I liked it: I'm always prepared to salute people wanting to do something different and break out of the straitjacket of the "pop song". If someone wants to stretch out and take 20 minutes, do away with a thudding beat to hammer home the obvious rhythm, experiment with textures rather than banal words, that's fine by me, and this gets 4 stars accordingly. I can't deny, however, that some of the more negative points made by earlier reviewers have validity. There is, for instance, no real logic that designates these four bits of music as part of one composition and those three bits as part of another: you could have placed the track divisions in totally different places, or indeed have presented this as an 11-track album, without changing a note. There's also, undoubtedly, an element of sameness about it: slow-and-quiet / slow-and-loud just about covers a lot of the album. All of which is to say that although this certainly seeks to stretch our concept of popular music, you are not going to find an hour's worth of "composed" music with an overarching logic in which one part builds on another and there's a sense of necessary consequences being explored: this is not Beethoven, there isn't that level of attention to the import of each individual note, and it doesn't repay that sort of listening. It does make an extremely good soundtrack, however, in the right mood, be that indoors or out: I have particularly strong memories of listening to it sitting in the car in an empty multistorey car park in Croydon, on one of the grey mornings between Christmas and New Year. (Come to think of it, that image might well sum up the mood of the album better than anything I've said above!) So, could actually be 3 stars for there being, maybe, less to this than there seems at first, but I'll give it 4 for being prepared to do something different. I hope, however, that I've described it in such a way as to make it clear that this is the sort of thing that divides people and anything from 5 to 1 (or less) is entirely believable, according to personal taste. I like it; I hope you will; but I won't hold it against you if you hate it. Give it a go, anyway.

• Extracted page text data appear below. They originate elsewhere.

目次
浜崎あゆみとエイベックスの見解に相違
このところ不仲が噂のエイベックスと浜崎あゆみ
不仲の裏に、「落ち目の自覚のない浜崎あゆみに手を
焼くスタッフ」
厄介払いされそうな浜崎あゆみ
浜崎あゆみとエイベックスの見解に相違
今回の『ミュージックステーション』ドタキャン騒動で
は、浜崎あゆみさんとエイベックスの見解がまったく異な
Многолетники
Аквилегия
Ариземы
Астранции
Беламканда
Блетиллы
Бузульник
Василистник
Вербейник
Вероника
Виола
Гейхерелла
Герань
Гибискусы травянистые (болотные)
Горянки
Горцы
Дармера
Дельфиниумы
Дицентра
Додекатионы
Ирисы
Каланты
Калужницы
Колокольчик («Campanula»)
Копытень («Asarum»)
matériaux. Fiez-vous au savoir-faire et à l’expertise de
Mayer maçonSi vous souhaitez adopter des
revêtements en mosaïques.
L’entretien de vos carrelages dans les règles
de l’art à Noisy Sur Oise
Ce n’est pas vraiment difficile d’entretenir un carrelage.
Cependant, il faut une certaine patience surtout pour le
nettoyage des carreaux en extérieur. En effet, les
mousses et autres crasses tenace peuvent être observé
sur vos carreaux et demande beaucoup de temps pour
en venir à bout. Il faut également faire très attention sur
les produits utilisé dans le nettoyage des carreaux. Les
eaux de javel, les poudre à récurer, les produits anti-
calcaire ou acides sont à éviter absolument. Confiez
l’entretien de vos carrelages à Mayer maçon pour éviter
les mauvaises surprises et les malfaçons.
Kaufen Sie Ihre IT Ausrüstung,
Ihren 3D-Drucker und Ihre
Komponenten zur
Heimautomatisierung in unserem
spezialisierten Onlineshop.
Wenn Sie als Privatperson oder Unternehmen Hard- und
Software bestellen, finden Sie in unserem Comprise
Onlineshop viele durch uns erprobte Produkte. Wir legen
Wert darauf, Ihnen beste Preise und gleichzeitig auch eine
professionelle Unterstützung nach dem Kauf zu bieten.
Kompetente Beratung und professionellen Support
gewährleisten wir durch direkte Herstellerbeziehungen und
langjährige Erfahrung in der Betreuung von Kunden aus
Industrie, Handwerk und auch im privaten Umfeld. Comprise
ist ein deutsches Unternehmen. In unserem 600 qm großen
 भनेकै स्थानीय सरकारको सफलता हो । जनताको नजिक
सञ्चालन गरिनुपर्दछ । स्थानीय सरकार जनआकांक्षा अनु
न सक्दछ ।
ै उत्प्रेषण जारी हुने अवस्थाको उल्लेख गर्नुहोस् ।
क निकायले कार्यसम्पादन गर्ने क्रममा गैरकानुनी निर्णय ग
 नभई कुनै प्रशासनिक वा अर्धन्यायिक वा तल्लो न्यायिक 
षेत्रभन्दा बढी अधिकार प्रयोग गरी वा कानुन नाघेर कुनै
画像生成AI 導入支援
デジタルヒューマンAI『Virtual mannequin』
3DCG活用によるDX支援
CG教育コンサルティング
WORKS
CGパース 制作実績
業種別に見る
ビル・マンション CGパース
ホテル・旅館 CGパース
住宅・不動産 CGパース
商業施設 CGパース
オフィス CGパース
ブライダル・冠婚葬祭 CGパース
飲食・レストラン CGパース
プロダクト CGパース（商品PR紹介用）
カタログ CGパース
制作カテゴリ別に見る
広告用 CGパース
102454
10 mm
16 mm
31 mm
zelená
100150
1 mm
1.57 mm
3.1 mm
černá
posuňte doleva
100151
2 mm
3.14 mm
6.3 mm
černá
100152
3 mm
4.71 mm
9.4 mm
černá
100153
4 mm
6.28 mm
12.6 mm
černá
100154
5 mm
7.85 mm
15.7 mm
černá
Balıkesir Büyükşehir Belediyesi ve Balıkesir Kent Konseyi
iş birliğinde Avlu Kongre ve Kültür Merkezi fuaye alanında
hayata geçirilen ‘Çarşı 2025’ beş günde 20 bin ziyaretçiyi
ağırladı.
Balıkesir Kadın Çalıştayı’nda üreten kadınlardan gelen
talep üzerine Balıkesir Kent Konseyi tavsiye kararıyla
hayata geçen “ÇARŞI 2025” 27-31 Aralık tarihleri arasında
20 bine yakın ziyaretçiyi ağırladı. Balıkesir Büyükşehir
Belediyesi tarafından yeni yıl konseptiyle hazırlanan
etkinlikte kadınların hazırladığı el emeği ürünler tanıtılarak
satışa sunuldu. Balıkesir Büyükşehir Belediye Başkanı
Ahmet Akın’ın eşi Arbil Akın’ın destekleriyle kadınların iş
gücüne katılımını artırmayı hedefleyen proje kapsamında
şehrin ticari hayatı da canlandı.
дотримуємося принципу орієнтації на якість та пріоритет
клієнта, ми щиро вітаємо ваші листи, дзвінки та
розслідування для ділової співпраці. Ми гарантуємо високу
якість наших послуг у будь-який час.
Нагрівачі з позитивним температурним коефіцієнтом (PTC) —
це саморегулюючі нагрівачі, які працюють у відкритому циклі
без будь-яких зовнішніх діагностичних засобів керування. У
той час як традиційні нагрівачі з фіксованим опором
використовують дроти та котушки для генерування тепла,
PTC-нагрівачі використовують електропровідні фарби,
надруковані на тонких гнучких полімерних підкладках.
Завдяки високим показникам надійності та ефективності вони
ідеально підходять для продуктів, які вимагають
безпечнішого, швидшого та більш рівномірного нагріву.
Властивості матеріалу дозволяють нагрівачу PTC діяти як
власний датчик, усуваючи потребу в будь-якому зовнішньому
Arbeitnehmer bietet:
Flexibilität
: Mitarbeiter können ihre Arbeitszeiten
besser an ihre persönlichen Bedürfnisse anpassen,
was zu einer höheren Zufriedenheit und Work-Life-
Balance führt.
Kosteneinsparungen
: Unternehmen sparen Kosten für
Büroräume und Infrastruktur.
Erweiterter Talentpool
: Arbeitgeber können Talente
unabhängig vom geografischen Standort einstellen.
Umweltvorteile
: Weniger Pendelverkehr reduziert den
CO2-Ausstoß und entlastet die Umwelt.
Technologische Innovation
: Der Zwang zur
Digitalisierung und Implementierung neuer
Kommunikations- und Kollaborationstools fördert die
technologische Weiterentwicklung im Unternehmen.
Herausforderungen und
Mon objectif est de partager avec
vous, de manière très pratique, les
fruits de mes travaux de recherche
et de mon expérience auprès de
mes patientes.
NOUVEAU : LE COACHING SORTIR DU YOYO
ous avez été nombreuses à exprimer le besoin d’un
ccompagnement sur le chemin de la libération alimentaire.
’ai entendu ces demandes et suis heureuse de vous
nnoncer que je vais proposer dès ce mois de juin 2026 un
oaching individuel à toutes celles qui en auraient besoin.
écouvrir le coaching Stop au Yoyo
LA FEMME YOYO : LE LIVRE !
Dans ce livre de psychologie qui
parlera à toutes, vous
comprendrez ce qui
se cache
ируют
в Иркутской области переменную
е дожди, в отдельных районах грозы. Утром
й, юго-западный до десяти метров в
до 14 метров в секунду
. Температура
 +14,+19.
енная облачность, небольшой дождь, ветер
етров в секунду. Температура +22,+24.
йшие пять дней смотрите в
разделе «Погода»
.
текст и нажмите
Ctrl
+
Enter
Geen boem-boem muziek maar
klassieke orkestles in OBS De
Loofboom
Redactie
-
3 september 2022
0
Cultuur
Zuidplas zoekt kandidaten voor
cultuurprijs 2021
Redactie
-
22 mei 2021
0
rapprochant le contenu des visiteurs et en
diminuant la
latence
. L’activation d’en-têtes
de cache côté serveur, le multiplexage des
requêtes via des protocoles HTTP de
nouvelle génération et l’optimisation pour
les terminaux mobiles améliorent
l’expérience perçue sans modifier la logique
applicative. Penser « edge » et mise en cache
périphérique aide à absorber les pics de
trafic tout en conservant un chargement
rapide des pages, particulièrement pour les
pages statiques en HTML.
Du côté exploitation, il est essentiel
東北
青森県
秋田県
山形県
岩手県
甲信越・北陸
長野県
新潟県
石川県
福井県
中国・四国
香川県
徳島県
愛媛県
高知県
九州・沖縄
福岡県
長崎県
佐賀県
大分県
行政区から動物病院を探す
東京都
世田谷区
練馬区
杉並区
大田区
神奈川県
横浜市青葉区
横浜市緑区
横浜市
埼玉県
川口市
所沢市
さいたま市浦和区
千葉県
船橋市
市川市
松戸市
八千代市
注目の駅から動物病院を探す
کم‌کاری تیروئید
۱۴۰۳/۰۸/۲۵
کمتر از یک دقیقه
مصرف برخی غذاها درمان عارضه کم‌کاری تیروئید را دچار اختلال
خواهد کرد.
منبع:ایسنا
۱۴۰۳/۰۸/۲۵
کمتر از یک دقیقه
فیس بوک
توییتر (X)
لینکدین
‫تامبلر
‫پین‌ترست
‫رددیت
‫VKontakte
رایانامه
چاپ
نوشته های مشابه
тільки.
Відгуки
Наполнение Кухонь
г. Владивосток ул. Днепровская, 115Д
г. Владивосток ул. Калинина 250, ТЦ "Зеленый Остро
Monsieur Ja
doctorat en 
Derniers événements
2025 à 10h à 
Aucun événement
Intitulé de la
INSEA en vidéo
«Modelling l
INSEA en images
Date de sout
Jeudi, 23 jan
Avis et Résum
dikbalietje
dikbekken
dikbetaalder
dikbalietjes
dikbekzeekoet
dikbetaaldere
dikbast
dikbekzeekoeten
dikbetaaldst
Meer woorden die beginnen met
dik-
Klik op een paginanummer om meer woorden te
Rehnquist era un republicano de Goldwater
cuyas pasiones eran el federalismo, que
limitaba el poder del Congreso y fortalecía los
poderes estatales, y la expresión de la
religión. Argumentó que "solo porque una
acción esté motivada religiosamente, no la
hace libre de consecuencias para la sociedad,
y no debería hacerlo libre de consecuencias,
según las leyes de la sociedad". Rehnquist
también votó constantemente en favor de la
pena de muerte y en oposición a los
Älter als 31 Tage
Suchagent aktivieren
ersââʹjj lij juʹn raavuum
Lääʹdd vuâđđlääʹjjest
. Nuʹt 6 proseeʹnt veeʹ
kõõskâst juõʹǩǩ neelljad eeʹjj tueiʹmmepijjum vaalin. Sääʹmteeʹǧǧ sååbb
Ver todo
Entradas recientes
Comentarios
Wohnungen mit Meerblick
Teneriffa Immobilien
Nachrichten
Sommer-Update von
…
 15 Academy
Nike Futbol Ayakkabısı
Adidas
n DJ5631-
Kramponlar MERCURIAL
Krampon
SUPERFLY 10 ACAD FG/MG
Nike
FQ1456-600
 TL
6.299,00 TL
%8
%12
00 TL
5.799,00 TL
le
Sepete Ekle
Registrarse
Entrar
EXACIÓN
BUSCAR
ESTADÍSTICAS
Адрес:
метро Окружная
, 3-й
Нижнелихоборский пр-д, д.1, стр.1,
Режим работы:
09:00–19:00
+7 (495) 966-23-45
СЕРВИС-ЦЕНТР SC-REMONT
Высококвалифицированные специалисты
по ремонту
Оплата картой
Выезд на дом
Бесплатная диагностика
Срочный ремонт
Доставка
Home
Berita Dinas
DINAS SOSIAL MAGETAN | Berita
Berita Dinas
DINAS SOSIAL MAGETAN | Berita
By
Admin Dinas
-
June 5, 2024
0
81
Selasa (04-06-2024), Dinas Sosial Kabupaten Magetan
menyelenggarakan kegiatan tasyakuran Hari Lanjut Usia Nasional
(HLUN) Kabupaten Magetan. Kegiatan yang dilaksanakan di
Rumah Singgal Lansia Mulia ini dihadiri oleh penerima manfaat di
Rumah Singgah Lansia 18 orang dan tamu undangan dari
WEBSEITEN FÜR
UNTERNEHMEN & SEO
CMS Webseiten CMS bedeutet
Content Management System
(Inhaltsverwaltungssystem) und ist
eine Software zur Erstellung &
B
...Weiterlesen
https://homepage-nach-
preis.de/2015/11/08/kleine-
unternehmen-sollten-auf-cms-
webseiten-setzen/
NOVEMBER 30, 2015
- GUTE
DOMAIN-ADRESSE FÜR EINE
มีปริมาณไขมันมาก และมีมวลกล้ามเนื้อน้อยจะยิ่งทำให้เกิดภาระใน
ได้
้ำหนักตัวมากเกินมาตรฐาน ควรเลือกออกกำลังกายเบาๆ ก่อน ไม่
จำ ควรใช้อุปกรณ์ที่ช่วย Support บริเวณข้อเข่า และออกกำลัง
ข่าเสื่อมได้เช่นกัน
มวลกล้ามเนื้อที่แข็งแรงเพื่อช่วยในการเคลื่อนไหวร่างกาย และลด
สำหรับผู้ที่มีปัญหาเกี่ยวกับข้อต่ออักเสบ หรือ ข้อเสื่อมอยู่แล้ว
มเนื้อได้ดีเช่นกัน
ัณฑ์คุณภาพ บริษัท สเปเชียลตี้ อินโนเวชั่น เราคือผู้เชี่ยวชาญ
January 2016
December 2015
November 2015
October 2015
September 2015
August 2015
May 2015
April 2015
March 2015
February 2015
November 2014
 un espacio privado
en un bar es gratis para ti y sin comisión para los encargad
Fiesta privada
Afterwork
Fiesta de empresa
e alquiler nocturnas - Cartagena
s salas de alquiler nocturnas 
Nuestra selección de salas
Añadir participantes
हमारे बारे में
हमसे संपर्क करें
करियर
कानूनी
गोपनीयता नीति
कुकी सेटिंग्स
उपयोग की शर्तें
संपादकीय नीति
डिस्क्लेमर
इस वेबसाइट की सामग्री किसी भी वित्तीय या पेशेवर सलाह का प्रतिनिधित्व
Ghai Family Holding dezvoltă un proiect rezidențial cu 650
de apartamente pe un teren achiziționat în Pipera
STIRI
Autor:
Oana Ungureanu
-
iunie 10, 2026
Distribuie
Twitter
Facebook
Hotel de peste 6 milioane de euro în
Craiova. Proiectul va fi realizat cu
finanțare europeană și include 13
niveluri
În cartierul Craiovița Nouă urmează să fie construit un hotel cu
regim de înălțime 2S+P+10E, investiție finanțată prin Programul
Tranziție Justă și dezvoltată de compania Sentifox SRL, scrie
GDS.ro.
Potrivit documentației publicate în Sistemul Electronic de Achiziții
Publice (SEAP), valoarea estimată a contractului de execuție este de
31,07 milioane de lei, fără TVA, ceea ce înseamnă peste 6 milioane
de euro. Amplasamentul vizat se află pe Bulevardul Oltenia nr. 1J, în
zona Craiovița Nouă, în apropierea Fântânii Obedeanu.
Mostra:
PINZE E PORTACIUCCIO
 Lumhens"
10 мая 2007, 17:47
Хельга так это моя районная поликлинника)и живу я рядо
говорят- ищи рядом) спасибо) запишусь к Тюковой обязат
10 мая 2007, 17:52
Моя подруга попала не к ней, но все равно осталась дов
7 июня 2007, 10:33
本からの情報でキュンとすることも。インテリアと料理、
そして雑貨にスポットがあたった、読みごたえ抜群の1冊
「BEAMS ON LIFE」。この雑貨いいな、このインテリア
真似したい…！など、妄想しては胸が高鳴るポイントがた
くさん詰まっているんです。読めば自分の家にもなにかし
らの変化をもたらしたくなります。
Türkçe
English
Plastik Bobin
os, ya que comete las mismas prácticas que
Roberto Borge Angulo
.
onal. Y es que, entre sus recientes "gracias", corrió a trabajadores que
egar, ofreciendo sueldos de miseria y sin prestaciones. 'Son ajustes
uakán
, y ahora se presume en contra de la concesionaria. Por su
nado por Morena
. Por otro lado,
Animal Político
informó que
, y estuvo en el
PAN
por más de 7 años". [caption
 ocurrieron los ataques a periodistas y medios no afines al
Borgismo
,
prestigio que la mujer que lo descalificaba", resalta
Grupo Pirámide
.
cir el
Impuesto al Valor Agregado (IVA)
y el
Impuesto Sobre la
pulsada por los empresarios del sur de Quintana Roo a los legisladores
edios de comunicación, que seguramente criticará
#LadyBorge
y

2 out of 5 stars Sounds nice in places....   December 18, 2007
 0 out of 1 found this review helpful

There is just too much silence here for my liking. I'm a fan of the actual music that Godspeed create but theres just not enough here to keep my attention. It seems that most of the album is made up of ambient noise or just silence. The first and second tracks left me feeling tired and bored, i was looking for tracks with long build ups, reaching epic conclusions, fooling, surprising and inspiring me. Well i got one, part 3 was a pretty great listen, all 29 minutes of it, nice variety of instruments, driving drums, careful use of strings, real ebb and flow, very nice. I can't recommend a CD with one nice track, even if it is 29 minutes long minus yet more silence. Havn't heard any other Godspeed stuff so i can't compare, but this album is definately wanting in both material and variety departments.


5 out of 5 stars I bought this on a whim... and it's amazing   December 5, 2007
 1 out of 1 found this review helpful

I literally just bought this out of curiosity because I'd heard the odd good thing about it here and there. As soon as Dead Flag Blues kicked in I was blown away. It begins by setting the scene with a stark monologue, before the violins glide in.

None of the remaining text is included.